* [What the task requires]
Print all the records exactly as they stand.

* [Records provided]
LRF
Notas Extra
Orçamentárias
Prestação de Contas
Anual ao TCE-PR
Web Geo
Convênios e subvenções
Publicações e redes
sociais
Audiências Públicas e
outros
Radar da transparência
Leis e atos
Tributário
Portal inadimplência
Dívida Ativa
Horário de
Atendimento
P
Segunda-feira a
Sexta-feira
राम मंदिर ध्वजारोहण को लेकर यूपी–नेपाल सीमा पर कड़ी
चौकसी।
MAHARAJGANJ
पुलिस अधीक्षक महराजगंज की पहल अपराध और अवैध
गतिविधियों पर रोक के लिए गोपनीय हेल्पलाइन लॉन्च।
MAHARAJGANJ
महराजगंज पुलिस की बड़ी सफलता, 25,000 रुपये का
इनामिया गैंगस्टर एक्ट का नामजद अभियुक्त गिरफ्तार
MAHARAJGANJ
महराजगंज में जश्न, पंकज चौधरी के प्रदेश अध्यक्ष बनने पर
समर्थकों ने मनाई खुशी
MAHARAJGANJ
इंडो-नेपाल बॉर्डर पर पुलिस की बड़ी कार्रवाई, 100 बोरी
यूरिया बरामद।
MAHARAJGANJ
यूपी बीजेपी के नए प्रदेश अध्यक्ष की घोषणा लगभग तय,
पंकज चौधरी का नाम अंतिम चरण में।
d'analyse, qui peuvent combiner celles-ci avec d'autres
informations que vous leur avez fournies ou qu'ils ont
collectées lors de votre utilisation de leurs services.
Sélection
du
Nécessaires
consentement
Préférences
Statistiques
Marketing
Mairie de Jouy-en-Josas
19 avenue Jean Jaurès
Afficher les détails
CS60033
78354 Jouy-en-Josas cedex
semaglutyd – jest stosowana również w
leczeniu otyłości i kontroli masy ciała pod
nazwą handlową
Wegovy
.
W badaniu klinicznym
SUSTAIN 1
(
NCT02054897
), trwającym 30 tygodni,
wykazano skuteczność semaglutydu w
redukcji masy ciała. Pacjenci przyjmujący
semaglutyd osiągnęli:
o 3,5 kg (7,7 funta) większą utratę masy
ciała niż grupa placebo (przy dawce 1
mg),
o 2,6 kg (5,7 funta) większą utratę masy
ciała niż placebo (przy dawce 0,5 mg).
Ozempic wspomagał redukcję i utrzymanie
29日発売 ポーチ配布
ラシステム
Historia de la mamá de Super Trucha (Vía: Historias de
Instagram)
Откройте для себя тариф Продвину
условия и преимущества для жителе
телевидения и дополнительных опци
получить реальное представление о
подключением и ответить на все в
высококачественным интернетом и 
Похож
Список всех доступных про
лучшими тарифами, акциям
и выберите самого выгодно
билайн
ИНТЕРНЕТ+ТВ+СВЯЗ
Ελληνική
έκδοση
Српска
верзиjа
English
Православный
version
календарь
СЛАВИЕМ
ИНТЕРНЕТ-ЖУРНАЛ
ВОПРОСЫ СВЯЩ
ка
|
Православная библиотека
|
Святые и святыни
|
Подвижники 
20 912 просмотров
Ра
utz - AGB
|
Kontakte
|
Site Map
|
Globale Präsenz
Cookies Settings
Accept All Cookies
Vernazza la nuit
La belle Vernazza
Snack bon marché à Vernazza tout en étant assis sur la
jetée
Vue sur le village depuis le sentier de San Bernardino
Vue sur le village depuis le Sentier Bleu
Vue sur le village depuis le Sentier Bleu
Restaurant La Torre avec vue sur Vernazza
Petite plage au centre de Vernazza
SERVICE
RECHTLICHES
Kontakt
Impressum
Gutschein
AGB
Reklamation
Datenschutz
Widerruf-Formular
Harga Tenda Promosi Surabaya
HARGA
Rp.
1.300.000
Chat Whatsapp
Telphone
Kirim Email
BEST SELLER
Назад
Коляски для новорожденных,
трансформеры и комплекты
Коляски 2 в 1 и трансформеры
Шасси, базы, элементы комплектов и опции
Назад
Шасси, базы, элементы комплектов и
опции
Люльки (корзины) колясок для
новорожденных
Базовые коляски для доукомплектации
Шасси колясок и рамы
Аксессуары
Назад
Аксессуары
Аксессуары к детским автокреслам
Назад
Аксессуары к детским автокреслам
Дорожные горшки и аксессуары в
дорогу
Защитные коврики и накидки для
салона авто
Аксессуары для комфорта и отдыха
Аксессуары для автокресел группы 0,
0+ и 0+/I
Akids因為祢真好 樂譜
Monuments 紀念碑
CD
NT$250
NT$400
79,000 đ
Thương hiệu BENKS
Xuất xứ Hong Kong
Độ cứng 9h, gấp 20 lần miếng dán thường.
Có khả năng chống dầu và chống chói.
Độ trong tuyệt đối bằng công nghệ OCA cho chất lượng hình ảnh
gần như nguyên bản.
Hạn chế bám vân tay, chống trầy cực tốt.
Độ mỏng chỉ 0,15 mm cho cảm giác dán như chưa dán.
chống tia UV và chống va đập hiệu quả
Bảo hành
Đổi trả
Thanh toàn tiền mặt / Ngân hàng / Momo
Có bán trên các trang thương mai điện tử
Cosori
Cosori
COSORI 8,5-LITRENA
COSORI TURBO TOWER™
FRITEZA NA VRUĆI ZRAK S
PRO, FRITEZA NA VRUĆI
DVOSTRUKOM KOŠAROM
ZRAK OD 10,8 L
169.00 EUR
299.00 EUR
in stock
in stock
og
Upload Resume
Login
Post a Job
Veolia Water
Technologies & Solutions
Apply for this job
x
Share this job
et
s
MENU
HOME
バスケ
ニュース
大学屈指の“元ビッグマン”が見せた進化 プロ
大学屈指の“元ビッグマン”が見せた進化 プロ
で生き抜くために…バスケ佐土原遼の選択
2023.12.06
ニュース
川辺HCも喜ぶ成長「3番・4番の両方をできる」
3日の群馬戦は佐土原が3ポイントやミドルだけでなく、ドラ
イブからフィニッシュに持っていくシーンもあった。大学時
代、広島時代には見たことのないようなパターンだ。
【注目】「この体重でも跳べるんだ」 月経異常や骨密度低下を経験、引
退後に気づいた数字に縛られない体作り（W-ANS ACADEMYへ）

* [Answer]
LRF
Notas Extra
Orçamentárias
Prestação de Contas
Anual ao TCE-PR
Web Geo
Convênios e subvenções
Publicações e redes
sociais
Audiências Públicas e
outros
Radar da transparência
Leis e atos
Tributário
Portal inadimplência
Dívida Ativa
Horário de
Atendimento
P
Segunda-feira a
Sexta-feira
राम मंदिर ध्वजारोहण को लेकर यूपी–नेपाल सीमा पर कड़ी
चौकसी।
MAHARAJGANJ
पुलिस अधीक्षक महराजगंज की पहल अपराध और अवैध
गतिविधियों पर रोक के लिए गोपनीय हेल्पलाइन लॉन्च।
MAHARAJGANJ
महराजगंज पुलिस की बड़ी सफलता, 25,000 रुपये का
इनामिया गैंगस्टर एक्ट का नामजद अभियुक्त गिरफ्तार
MAHARAJGANJ
महराजगंज में जश्न, पंकज चौधरी के प्रदेश अध्यक्ष बनने पर
समर्थकों ने मनाई खुशी
MAHARAJGANJ
इंडो-नेपाल बॉर्डर पर पुलिस की बड़ी कार्रवाई, 100 बोरी
यूरिया बरामद।
MAHARAJGANJ
यूपी बीजेपी के नए प्रदेश अध्यक्ष की घोषणा लगभग तय,
पंकज चौधरी का नाम अंतिम चरण में।
d'analyse, qui peuvent combiner celles-ci avec d'autres
informations que vous leur avez fournies ou qu'ils ont
collectées lors de votre utilisation de leurs services.
Sélection
du
Nécessaires
consentement
Préférences
Statistiques
Marketing
Mairie de Jouy-en-Josas
19 avenue Jean Jaurès
Afficher les détails
CS60033
78354 Jouy-en-Josas cedex
semaglutyd – jest stosowana również w
leczeniu otyłości i kontroli masy ciała pod
nazwą handlową
Wegovy
.
W badaniu klinicznym
SUSTAIN 1
(
NCT02054897
), trwającym 30 tygodni,
wykazano skuteczność semaglutydu w
redukcji masy ciała. Pacjenci przyjmujący
semaglutyd osiągnęli:
o 3,5 kg (7,7 funta) większą utratę masy
ciała niż grupa placebo (przy dawce 1
mg),
o 2,6 kg (5,7 funta) większą utratę masy
ciała niż placebo (przy dawce 0,5 mg).
Ozempic wspomagał redukcję i utrzymanie
29日発売 ポーチ配布
ラシステム
Historia de la mamá de Super Trucha (Vía: Historias de
Instagram)
Откройте для себя тариф Продвину
условия и преимущества для жителе
телевидения и дополнительных опци
получить реальное представление о
подключением и ответить на все в
высококачественным интернетом и 
Похож
Список всех доступных про
лучшими тарифами, акциям
и выберите самого выгодно
билайн
ИНТЕРНЕТ+ТВ+СВЯЗ
Ελληνική
έκδοση
Српска
верзиjа
English
Православный
version
календарь
СЛАВИЕМ
ИНТЕРНЕТ-ЖУРНАЛ
ВОПРОСЫ СВЯЩ
ка
|
Православная библиотека
|
Святые и святыни
|
Подвижники 
20 912 просмотров
Ра
utz - AGB
|
Kontakte
|
Site Map
|
Globale Präsenz
Cookies Settings
Accept All Cookies
Vernazza la nuit
La belle Vernazza
Snack bon marché à Vernazza tout en étant assis sur la
jetée
Vue sur le village depuis le sentier de San Bernardino
Vue sur le village depuis le Sentier Bleu
Vue sur le village depuis le Sentier Bleu
Restaurant La Torre avec vue sur Vernazza
Petite plage au centre de Vernazza
SERVICE
RECHTLICHES
Kontakt
Impressum
Gutschein
AGB
Reklamation
Datenschutz
Widerruf-Formular
Harga Tenda Promosi Surabaya
HARGA
Rp.
1.300.000
Chat Whatsapp
Telphone
Kirim Email
BEST SELLER
Назад
Коляски для новорожденных,
трансформеры и комплекты
Коляски 2 в 1 и трансформеры
Шасси, базы, элементы комплектов и опции
Назад
Шасси, базы, элементы комплектов и
опции
Люльки (корзины) колясок для
новорожденных
Базовые коляски для доукомплектации
Шасси колясок и рамы
Аксессуары
Назад
Аксессуары
Аксессуары к детским автокреслам
Назад
Аксессуары к детским автокреслам
Дорожные горшки и аксессуары в
дорогу
Защитные коврики и накидки для
салона авто
Аксессуары для комфорта и отдыха
Аксессуары для автокресел группы 0,
0+ и 0+/I
Akids因為祢真好 樂譜
Monuments 紀念碑
CD
NT$250
NT$400
79,000 đ
Thương hiệu BENKS
Xuất xứ Hong Kong
Độ cứng 9h, gấp 20 lần miếng dán thường.
Có khả năng chống dầu và chống chói.
Độ trong tuyệt đối bằng công nghệ OCA cho chất lượng hình ảnh
gần như nguyên bản.
Hạn chế bám vân tay, chống trầy cực tốt.
Độ mỏng chỉ 0,15 mm cho cảm giác dán như chưa dán.
chống tia UV và chống va đập hiệu quả
Bảo hành
Đổi trả
Thanh toàn tiền mặt / Ngân hàng / Momo
Có bán trên các trang thương mai điện tử
Cosori
Cosori
COSORI 8,5-LITRENA
COSORI TURBO TOWER™
FRITEZA NA VRUĆI ZRAK S
PRO, FRITEZA NA VRUĆI
DVOSTRUKOM KOŠAROM
ZRAK OD 10,8 L
169.00 EUR
299.00 EUR
in stock
in stock
og
Upload Resume
Login
Post a Job
Veolia Water
Technologies & Solutions
Apply for this job
x
Share this job
et
s
MENU
HOME
バスケ
ニュース
大学屈指の“元ビッグマン”が見せた進化 プロ
大学屈指の“元ビッグマン”が見せた進化 プロ
で生き抜くために…バスケ佐土原遼の選択
2023.12.06
ニュース
川辺HCも喜ぶ成長「3番・4番の両方をできる」
3日の群馬戦は佐土原が3ポイントやミドルだけでなく、ドラ
イブからフィニッシュに持っていくシーンもあった。大学時
代、広島時代には見たことのないようなパターンだ。
【注目】「この体重でも跳べるんだ」 月経異常や骨密度低下を経験、引
退後に気づいた数字に縛られない体作り（W-ANS ACADEMYへ）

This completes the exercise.